The DOJ has established the following benchmark, according to numerous sources: a specific merchant, such as an online lender, that has at least a 3% return rate on electronic transactions, should raise a red flag for the bank. In other words, the Justice Department is telling banks to be wary of online lenders if at least 3% of their requests to withdraw cash from a customer account get returned. The return rate for all electronic payments was just under 1% in 2012, according to Nacha, the bank-owned group that runs the ACH network.

Officials in the banking and payment processing industries argue that a 3% threshold is too low because a returned transaction does not necessarily mean the lender was making an unauthorized withdrawal.

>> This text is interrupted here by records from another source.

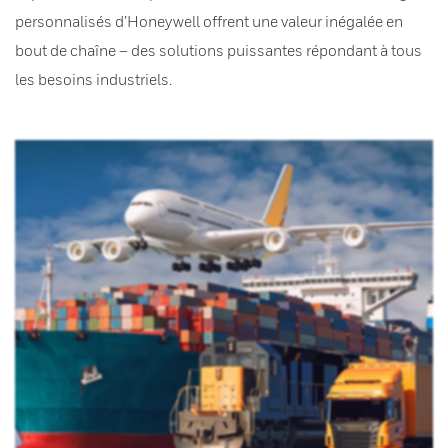
personnalisés d’Honeywell offrent une valeur inégalée en
bout de chaîne – des solutions puissantes répondant à tous
les besoins industriels.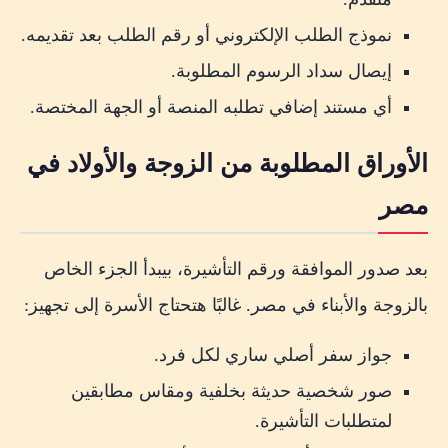
نموذج الطلب الإلكتروني أو رقم الطلب بعد تقديمه.
إيصال سداد الرسوم المطلوبة.
أي مستند إضافي تطلبه المنصة أو الجهة المختصة.
الأوراق المطلوبة من الزوجة والأولاد في
مصر
بعد صدور الموافقة ورقم التأشيرة، بيبدأ الجزء الخاص
بالزوجة والأبناء في مصر. غالبًا هتحتاج الأسرة إلى تجهيز:
جواز سفر أصلي ساري لكل فرد.
صور شخصية حديثة بخلفية ومقاس مطابقين
لمتطلبات التأشيرة.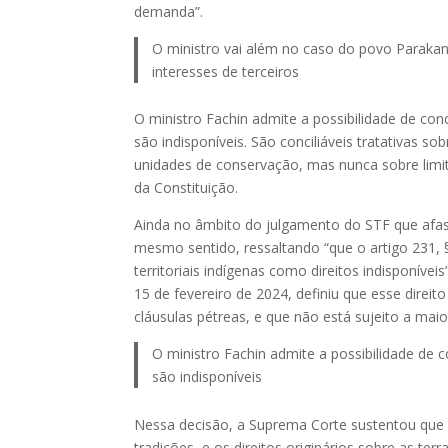
demanda”.
O ministro vai além no caso do povo Parakanã
interesses de terceiros
O ministro Fachin admite a possibilidade de con
são indisponíveis. São conciliáveis tratativas 
unidades de conservação, mas nunca sobre limites
da Constituição.
Ainda no âmbito do julgamento do STF que afas
mesmo sentido, ressaltando “que o artigo 231, 
territoriais indígenas como direitos indisponí
15 de fevereiro de 2024, definiu que esse direit
cláusulas pétreas, e que não está sujeito a maior
O ministro Fachin admite a possibilidade de 
são indisponíveis
Nessa decisão, a Suprema Corte sustentou que e
tradições, e os direitos originários sobre as te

For example, the return rate includes instances where the customers do not have sufficient funds in their accounts — a situation that likely happens more frequently with high-interest rate online loans than for many other forms of online commerce, because the loans tend to go to cash-strapped consumers.

Using a 3% return rate as a threshold is "ridiculous," argues Marsha Jones, director of the Third Party Payment Processors Association, which was formed last month in response to the heightened regulatory scrutiny of the industry. "It's just not something that supports evidence of fraud."

But Bresnick, the former head of the financial fraud task force, says that elevated return rates are "a significant red flag," and that even high return rates that stem from the depositor having insufficient funds can be an indication of fraud.